By Liz Moyer
Investing.com -- U.S. stocks were falling as investors continued to worry about the health of the banking sector.
At 9:50 ET (13:50 GMT), the Dow Jones Industrial Average was down 249 points or 0.8% , while the S&P 500 was down 0.4% and the NASDAQ Composite was down 0.1%.
SVB Financial filed for bankruptcy protection early Friday after a run on deposits at its Silicon Valley Bank forced regulators to shut it down. The move allows the parent company time to consider strategic alternatives for its broker-dealer and venture capital arms, which aren’t part of the filing.

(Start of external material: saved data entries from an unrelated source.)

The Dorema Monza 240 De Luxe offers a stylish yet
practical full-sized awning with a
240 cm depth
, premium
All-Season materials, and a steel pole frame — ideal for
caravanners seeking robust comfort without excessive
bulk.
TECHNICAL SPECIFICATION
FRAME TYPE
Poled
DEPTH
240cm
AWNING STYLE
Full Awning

It also comes a day after a group of big banks banded together to deposit $30 billion in uninsured funds at First Republic Bank (NYSE:FRC), which had gotten caught up in the sharp selloff of banking stocks since Silicon Valley Bank’s collapse last week.
First Republic suspended its dividend after the move. Its shares were down 20% on Friday.

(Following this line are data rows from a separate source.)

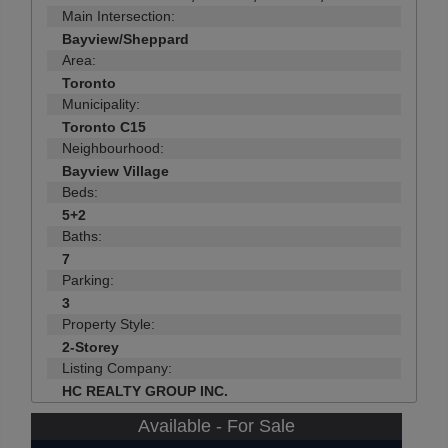
Main Intersection:
Bayview/Sheppard
Area:
Toronto
Municipality:
Toronto C15
Neighbourhood:
Bayview Village
Beds:
5+2
Baths:
7
Parking:
3
Property Style:
2-Storey
Listing Company:
HC REALTY GROUP INC.
Available - For Sale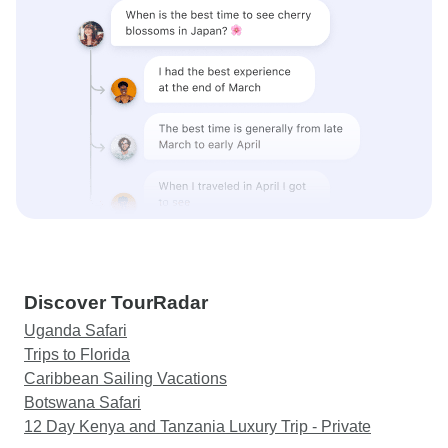
Discover TourRadar
Uganda Safari
Trips to Florida
Caribbean Sailing Vacations
Botswana Safari
12 Day Kenya and Tanzania Luxury Trip - Private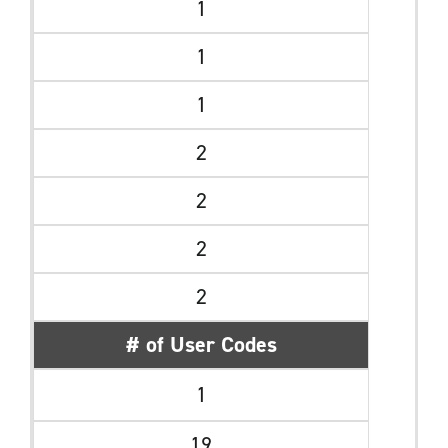
1
1
1
2
2
2
2
# of User Codes
1
19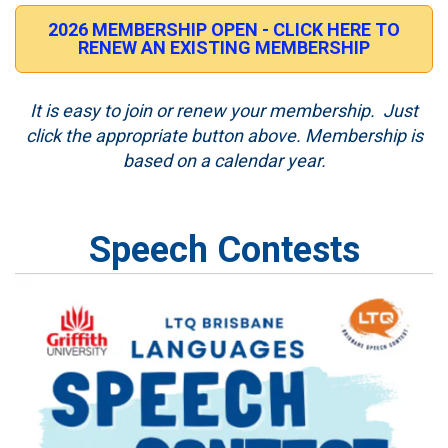
2026 MEMBERSHIP OPEN - CLICK HERE TO
RENEW AN EXISTING MEMBERSHIP
It is easy to join or renew your membership. Just
click the appropriate button above. Membership is
based on a calendar year.
Speech Contests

The shakeout in the banking sector could give the Federal Reserve extra reason to be cautious about interest rates as it heads into next week’s policy meeting. Before SVB’s woes, expectations had grown high that the Fed would raise rates by half a percentage point, as Chair Jerome Powell told Congress the fight against inflation wasn’t over.
But with small and regional banks under pressure, lending could contract and slow the economy. That gives the Fed room to raise rates less aggressively. Most futures traders currently expect a quarter of a percentage point hike.
FedEx Corporation (NYSE:FDX) shares rose 9% after the logistics giant raised its outlook for the full year as cost cutting maneuvers kick in.
Oil continued to fall. Crude Oil WTI Futures were down 2% to $66.94 a barrel while Brent Oil Futures crude was down 2% to $73.12 a barrel. Gold Futures rose 1.6% to $1,954.